▽
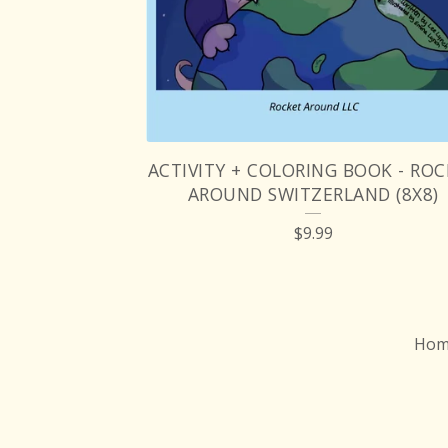
ACTIVITY + COLORING BOOK - RO
AROUND SWITZERLAND (8X8)
$
9.99
Hom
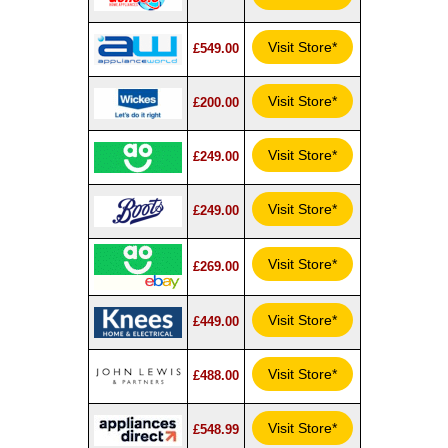
Visit Store*
£549.00
Visit Store*
£200.00
Visit Store*
£249.00
Visit Store*
£249.00
Visit Store*
£269.00
Visit Store*
£449.00
Visit Store*
£488.00
Visit Store*
£548.99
△
With the pictures removed, print the entries above exactly.

Your response:
ACTIVITY + COLORING BOOK - RO
AROUND SWITZERLAND (8X8)
$
9.99
Hom
Visit Store*
£549.00
Visit Store*
£200.00
Visit Store*
£249.00
Visit Store*
£249.00
Visit Store*
£269.00
Visit Store*
£449.00
Visit Store*
£488.00
Visit Store*
£548.99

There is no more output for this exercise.